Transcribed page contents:
· · · · ·

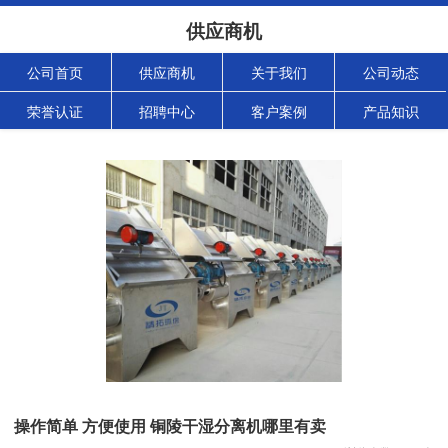
供应商机
公司首页
供应商机
关于我们
公司动态
荣誉认证
招聘中心
客户案例
产品知识
操作简单 方便使用 铜陵干湿分离机哪里有卖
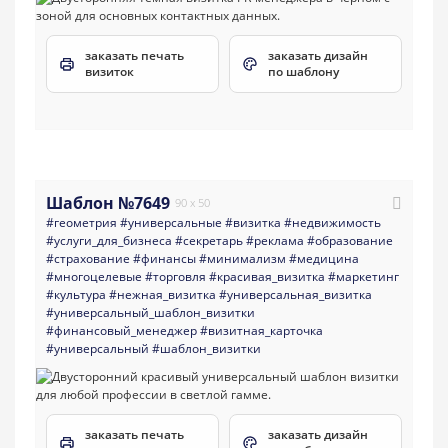
заказать печать
заказать дизайн
визиток
по шаблону
Шаблон №7649
90 x 50
#геометрия
#универсальные
#визитка
#недвижимость
#услуги_для_бизнеса
#секретарь
#реклама
#образование
#страхование
#финансы
#минимализм
#медицина
#многоцелевые
#торговля
#красивая_визитка
#маркетинг
#культура
#нежная_визитка
#универсальная_визитка
#универсальный_шаблон_визитки
#финансовый_менеджер
#визитная_карточка
#универсальный
#шаблон_визитки
заказать печать
заказать дизайн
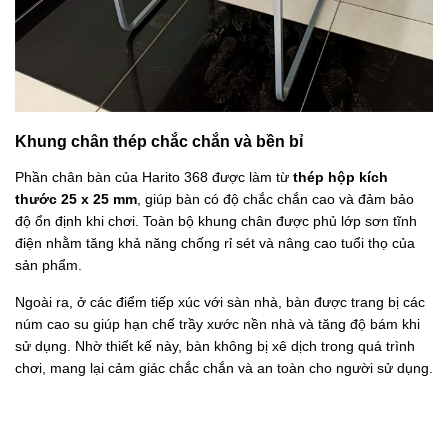
Khung chân thép chắc chắn và bền bỉ
Phần chân bàn của Harito 368 được làm từ
thép hộp kích
thước 25 x 25 mm
, giúp bàn có độ chắc chắn cao và đảm bảo
độ ổn định khi chơi. Toàn bộ khung chân được phủ lớp sơn tĩnh
điện nhằm tăng khả năng chống rỉ sét và nâng cao tuổi thọ của
sản phẩm.
Ngoài ra, ở các điểm tiếp xúc với sàn nhà, bàn được trang bị các
núm cao su giúp hạn chế trầy xước nền nhà và tăng độ bám khi
sử dụng. Nhờ thiết kế này, bàn không bị xê dịch trong quá trình
chơi, mang lại cảm giác chắc chắn và an toàn cho người sử dụng.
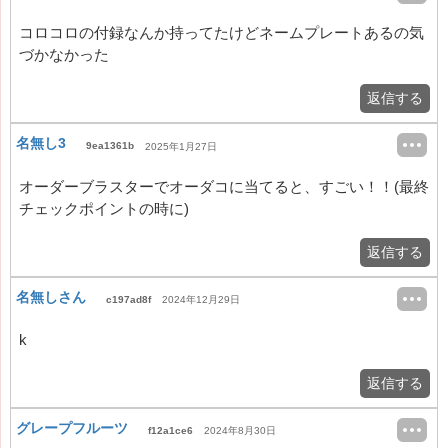
コロコロの付録なんか持ってたけどネームプレートあるの気
づかなかった
返信する
名無し3
9ea1361b
2025年1月27日
オーダーブラスターでオーダコに当てると、すごい！！(最終
チェックポイントの時に)
返信する
名無しさん
c197ad8f
2024年12月29日
k
返信する
グレープフルーツ
f12a1ce6
2024年8月30日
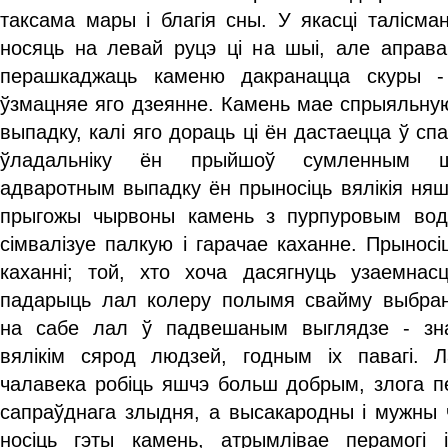
таксама мары і благія сны. У якасці талісма
носяць на левай руцэ ці на шыі, але аправа
перашкаджаць каменю дакранацца скуры -
ўзмацняе яго дзеянне. Камень мае спрыяльную
выпадку, калі яго дораць ці ён дастаецца ў спа
ўладальніку ён прыйшоў сумленным 
адваротным выпадку ён прыносіць вялікія няшч
прыгожы чырвоны камень з пурпуровым водб
сімвалізуе палкую і гарачае каханне. Прыносі
каханні; той, хто хоча дасягнуць узаемнасц
падарыць лал колеру полымя свайму выбранн
на сабе лал ў падвешаным выглядзе - зн
вялікім сярод людзей, годным іх павагі. 
чалавека робіць яшчэ больш добрым, злога п
сапраўднага злыдня, а высакародны і мужны ч
носіць гэты камень, атрымлівае перамогі 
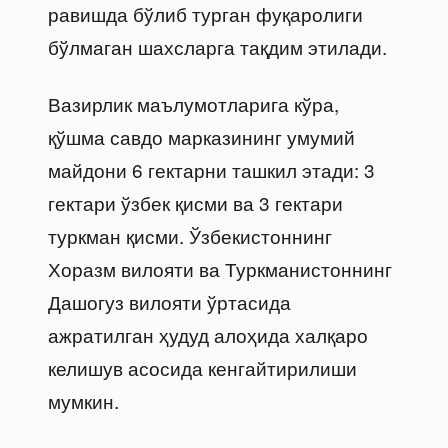
равишда бўлиб турган фуқаролиги
бўлмаган шахсларга тақдим этилади.
Вазирлик маълумотларига кўра,
қўшма савдо марказининг умумий
майдони 6 гектарни ташкил этади: 3
гектари ўзбек қисми ва 3 гектари
туркман қисми. Ўзбекистоннинг
Хоразм вилояти ва Туркманистоннинг
Дашогуз вилояти ўртасида
ажратилган ҳудуд алоҳида халқаро
келишув асосида кенгайтирилиши
мумкин.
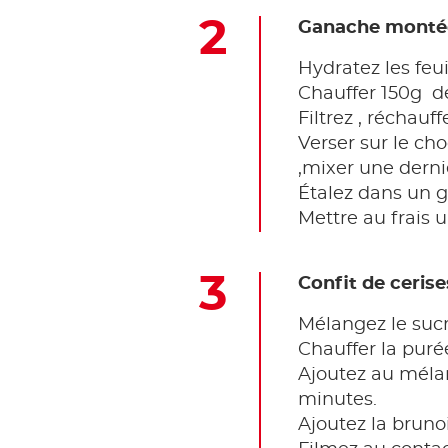
Ganache montée 
Hydratez les feui
Chauffer 150g
d
Filtrez , réchauf
Verser sur le cho
,mixer une derniè
Étalez dans un g
Mettre au frais u
Confit de cerises
Mélangez le sucr
Chauffer la purée
Ajoutez au mélan
minutes.
Ajoutez la bruno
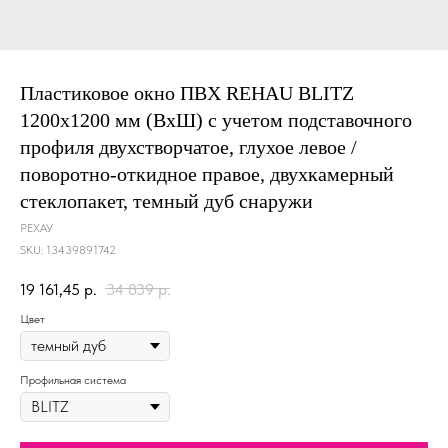
Пластиковое окно ПВХ REHAU BLITZ
1200х1200 мм (ВхШ) с учетом подставочного
профиля двухстворчатое, глухое левое /
поворотно-откидное правое, двухкамерный
стеклопакет, темный дуб снаружи
РЕХАУ
SKU:
13439891742
19 161,45
р.
34 839
р.
Цвет
Профильная система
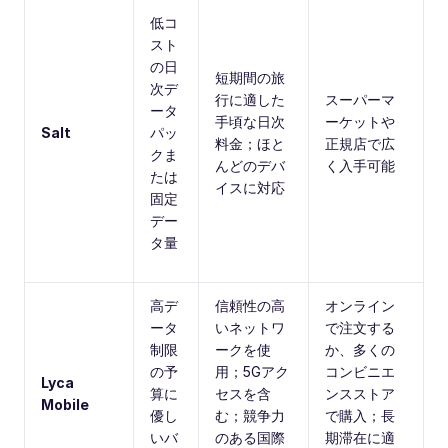
低コ
スト
の日
短期間の旅
次デ
行に適した
スーパーマ
ータ
手頃な日次
ーケットや
Salt
パッ
料金；ほと
正規店で広
クま
んどのデバ
く入手可能
たは
イスに対応
固定
デー
タ量
高デ
信頼性の高
オンライン
ータ
いネットワ
で注文する
制限
ークを使
か、多くの
の予
用；5Gアク
コンビニエ
Lyca
算に
セスを含
ンスストア
Mobile
優し
む；競争力
で購入；長
いバ
のある国際
期滞在に適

· · · · ·

→ **What needs to be done**
Word for word, give the data above again, without any images.

→ **Answer area**
供应商机
公司首页
供应商机
关于我们
公司动态
荣誉认证
招聘中心
客户案例
产品知识
操作简单 方便使用 铜陵干湿分离机哪里有卖
заказать печать
заказать дизайн
визиток
по шаблону
Шаблон №7649
90 x 50
#геометрия
#универсальные
#визитка
#недвижимость
#услуги_для_бизнеса
#секретарь
#реклама
#образование
#страхование
#финансы
#минимализм
#медицина
#многоцелевые
#торговля
#красивая_визитка
#маркетинг
#культура
#нежная_визитка
#универсальная_визитка
#универсальный_шаблон_визитки
#финансовый_менеджер
#визитная_карточка
#универсальный
#шаблон_визитки
заказать печать
заказать дизайн
Khung chân thép chắc chắn và bền bỉ
Phần chân bàn của Harito 368 được làm từ
thép hộp kích
thước 25 x 25 mm
, giúp bàn có độ chắc chắn cao và đảm bảo
độ ổn định khi chơi. Toàn bộ khung chân được phủ lớp sơn tĩnh
điện nhằm tăng khả năng chống rỉ sét và nâng cao tuổi thọ của
sản phẩm.
Ngoài ra, ở các điểm tiếp xúc với sàn nhà, bàn được trang bị các
núm cao su giúp hạn chế trầy xước nền nhà và tăng độ bám khi
sử dụng. Nhờ thiết kế này, bàn không bị xê dịch trong quá trình
chơi, mang lại cảm giác chắc chắn và an toàn cho người sử dụng.
コロコロの付録なんか持ってたけどネームプレートあるの気
づかなかった
返信する
名無し3
9ea1361b
2025年1月27日
オーダーブラスターでオーダコに当てると、すごい！！(最終
チェックポイントの時に)
返信する
名無しさん
c197ad8f
2024年12月29日
k
返信する
グレープフルーツ
f12a1ce6
2024年8月30日
таксама мары і благія сны. У якасці талісма
носяць на левай руцэ ці на шыі, але аправа
перашкаджаць каменю дакранацца скуры -
ўзмацняе яго дзеянне. Камень мае спрыяльную
выпадку, калі яго дораць ці ён дастаецца ў спа
ўладальніку ён прыйшоў сумленным 
адваротным выпадку ён прыносіць вялікія няшч
прыгожы чырвоны камень з пурпуровым водб
сімвалізуе палкую і гарачае каханне. Прыносі
каханні; той, хто хоча дасягнуць узаемнасц
падарыць лал колеру полымя свайму выбранн
на сабе лал ў падвешаным выглядзе - зн
вялікім сярод людзей, годным іх павагі. 
чалавека робіць яшчэ больш добрым, злога п
сапраўднага злыдня, а высакародны і мужны ч
носіць гэты камень, атрымлівае перамогі 
равишда бўлиб турган фуқаролиги
бўлмаган шахсларга тақдим этилади.
Вазирлик маълумотларига кўра,
қўшма савдо марказининг умумий
майдони 6 гектарни ташкил этади: 3
гектари ўзбек қисми ва 3 гектари
туркман қисми. Ўзбекистоннинг
Хоразм вилояти ва Туркманистоннинг
Дашогуз вилояти ўртасида
ажратилган ҳудуд алоҳида халқаро
келишув асосида кенгайтирилиши
мумкин.
Ganache montée 
Hydratez les feui
Chauffer 150g
d
Filtrez , réchauf
Verser sur le cho
,mixer une derniè
Étalez dans un g
Mettre au frais u
Confit de cerises
Mélangez le sucr
Chauffer la purée
Ajoutez au mélan
minutes.
Ajoutez la bruno
Пластиковое окно ПВХ REHAU BLITZ
1200х1200 мм (ВхШ) с учетом подставочного
профиля двухстворчатое, глухое левое /
поворотно-откидное правое, двухкамерный
стеклопакет, темный дуб снаружи
РЕХАУ
SKU:
13439891742
19 161,45
р.
34 839
р.
Цвет
Профильная система
低コ
スト
の日
短期間の旅
次デ
行に適した
スーパーマ
ータ
手頃な日次
ーケットや
Salt
パッ
料金；ほと
正規店で広
クま
んどのデバ
く入手可能
たは
イスに対応
固定
デー
タ量
高デ
信頼性の高
オンライン
ータ
いネットワ
で注文する
制限
ークを使
か、多くの
の予
用；5Gアク
コンビニエ
Lyca
算に
セスを含
ンスストア
Mobile
優し
む；競争力
で購入；長
いバ
のある国際
期滞在に適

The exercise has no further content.